Source data:
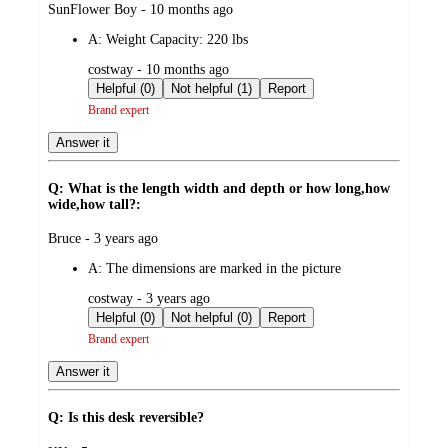
submitted
SunFlower Boy - 10 months ago
by
A:
Weight Capacity: 220 lbs
submitted
costway - 10 months ago
by
Helpful (0)
Not helpful (1)
Report
Brand expert
Answer it
Q: What is the length width and depth or how long,how
wide,how tall?:
submitted
Bruce - 3 years ago
by
A:
The dimensions are marked in the picture
submitted
costway - 3 years ago
by
Helpful (0)
Not helpful (0)
Report
Brand expert
Answer it
Q: Is this desk reversible?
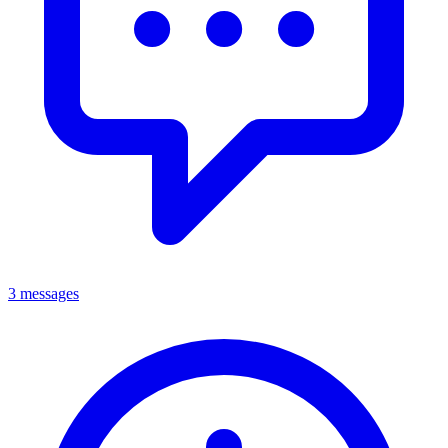
3 messages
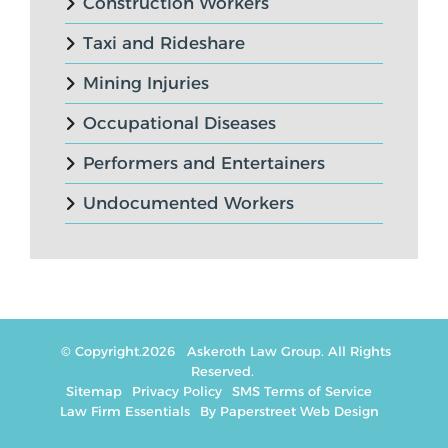
Construction Workers
Taxi and Rideshare
Mining Injuries
Occupational Diseases
Performers and Entertainers
Undocumented Workers
© Copyright.2026
Askeroth Law Group
. All Rights
Reserved.
Sitemap
Privacy Policy
SMS Terms of Service
Law Firm Essentials
By Paperstreet Web Design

Task description:
Each line from the one containing "Undocumented Workers" through the final line of the listing above should be returned exactly; return nothing else.

Solution for this task:
Undocumented Workers
© Copyright.2026
Askeroth Law Group
. All Rights
Reserved.
Sitemap
Privacy Policy
SMS Terms of Service
Law Firm Essentials
By Paperstreet Web Design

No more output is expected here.